TASK DESCRIPTION>
Please copy each line from the entries that contains the string "format".

RECORDS SUPPLIED>
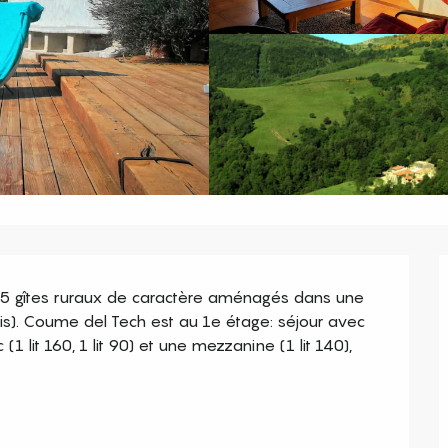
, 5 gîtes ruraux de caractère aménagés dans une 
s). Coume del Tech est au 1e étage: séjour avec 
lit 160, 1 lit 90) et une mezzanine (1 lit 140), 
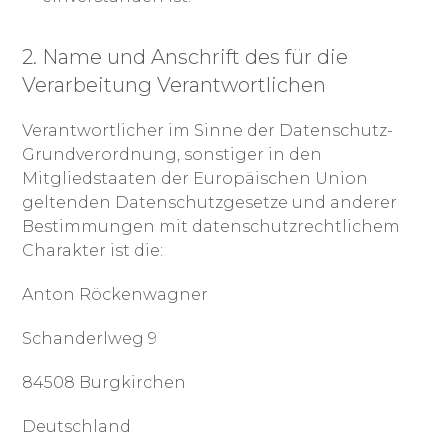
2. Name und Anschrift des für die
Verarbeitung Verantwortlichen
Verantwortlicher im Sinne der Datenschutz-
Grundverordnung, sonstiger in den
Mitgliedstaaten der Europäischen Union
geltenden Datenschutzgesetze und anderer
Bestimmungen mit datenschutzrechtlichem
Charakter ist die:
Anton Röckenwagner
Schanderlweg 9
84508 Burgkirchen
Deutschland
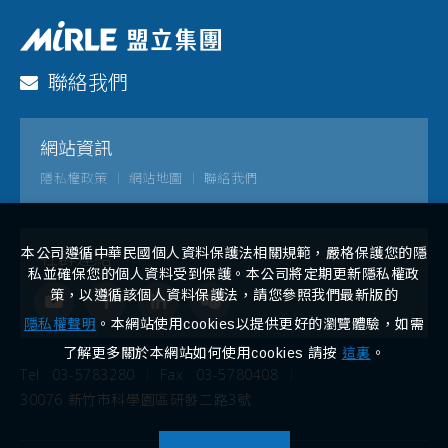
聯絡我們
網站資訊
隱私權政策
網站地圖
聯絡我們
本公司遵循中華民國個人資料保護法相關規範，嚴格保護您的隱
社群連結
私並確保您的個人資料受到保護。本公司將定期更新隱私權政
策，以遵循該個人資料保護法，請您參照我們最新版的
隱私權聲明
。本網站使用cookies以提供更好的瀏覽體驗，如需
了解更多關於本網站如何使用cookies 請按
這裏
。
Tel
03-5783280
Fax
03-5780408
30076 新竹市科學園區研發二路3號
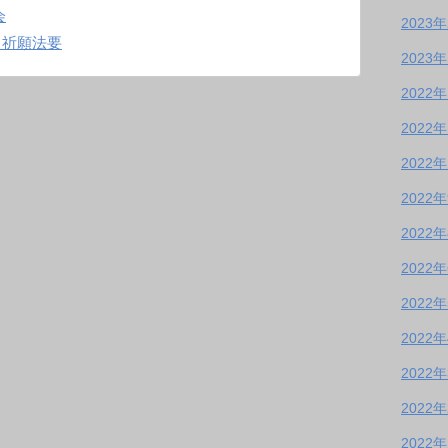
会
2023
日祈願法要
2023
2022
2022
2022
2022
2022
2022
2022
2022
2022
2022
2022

...

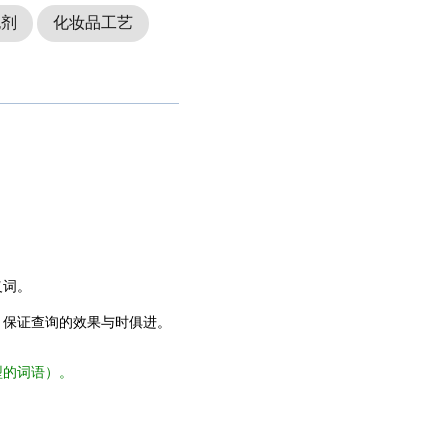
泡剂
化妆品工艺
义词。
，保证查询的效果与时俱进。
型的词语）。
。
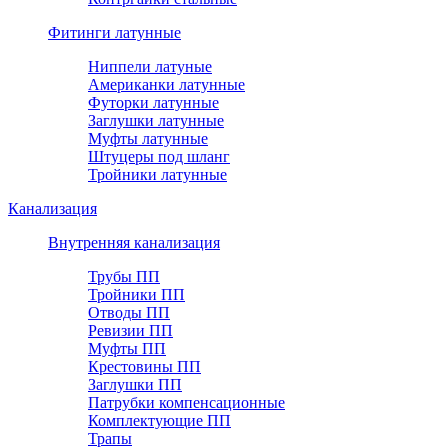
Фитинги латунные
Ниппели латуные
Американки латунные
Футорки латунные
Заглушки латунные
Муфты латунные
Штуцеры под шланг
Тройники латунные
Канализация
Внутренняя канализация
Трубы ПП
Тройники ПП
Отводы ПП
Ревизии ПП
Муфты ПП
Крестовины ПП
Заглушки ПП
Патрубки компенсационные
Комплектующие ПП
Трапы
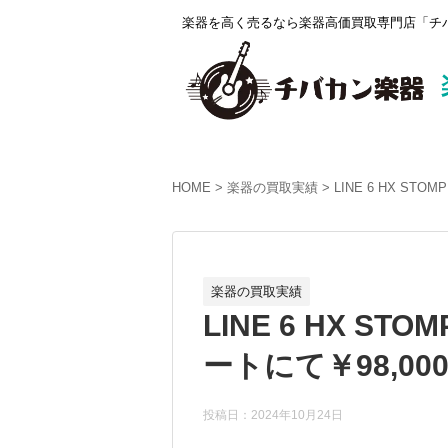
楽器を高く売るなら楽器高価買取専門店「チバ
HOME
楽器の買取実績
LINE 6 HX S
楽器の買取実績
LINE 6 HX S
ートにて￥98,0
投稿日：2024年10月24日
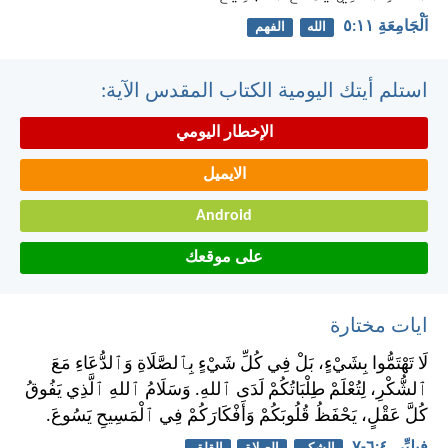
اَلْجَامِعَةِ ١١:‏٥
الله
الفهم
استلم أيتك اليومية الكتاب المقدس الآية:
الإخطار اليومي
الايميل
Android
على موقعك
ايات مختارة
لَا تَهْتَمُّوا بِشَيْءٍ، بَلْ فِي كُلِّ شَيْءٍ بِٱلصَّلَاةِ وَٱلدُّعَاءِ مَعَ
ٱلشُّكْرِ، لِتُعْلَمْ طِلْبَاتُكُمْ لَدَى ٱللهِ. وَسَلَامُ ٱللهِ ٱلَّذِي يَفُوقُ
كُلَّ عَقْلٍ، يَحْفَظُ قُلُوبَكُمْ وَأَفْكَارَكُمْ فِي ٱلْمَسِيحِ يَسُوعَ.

==

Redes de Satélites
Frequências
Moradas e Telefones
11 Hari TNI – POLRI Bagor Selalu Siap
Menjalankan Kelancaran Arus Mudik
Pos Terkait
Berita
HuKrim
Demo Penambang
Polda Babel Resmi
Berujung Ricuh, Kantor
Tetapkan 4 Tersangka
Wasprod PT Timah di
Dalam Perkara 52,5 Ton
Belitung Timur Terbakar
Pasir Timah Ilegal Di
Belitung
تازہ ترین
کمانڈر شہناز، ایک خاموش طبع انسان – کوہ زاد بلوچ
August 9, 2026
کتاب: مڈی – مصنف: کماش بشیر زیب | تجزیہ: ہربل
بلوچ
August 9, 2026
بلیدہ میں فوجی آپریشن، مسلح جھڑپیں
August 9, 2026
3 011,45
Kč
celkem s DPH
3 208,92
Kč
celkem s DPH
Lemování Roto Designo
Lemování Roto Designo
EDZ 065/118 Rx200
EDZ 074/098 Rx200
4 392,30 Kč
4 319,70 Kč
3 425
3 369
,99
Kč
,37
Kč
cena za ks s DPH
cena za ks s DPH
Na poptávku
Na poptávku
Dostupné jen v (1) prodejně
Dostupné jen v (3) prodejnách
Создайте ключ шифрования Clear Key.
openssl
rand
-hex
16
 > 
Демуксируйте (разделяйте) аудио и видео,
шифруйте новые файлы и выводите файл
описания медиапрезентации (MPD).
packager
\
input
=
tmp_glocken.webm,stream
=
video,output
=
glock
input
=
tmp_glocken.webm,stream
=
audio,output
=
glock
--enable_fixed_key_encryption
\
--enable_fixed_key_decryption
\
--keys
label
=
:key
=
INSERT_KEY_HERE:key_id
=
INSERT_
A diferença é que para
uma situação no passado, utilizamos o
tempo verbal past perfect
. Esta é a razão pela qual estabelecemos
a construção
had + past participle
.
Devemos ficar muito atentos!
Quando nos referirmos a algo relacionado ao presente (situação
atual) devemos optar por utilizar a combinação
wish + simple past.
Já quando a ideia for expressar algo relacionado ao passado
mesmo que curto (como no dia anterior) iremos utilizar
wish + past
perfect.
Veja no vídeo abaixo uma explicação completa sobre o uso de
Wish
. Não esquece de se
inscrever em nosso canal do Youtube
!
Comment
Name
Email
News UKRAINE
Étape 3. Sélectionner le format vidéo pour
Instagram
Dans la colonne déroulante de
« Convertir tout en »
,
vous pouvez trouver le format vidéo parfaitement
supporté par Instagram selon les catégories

YOUR RESPONSE>
Étape 3. Sélectionner le format vidéo pour
vous pouvez trouver le format vidéo parfaitement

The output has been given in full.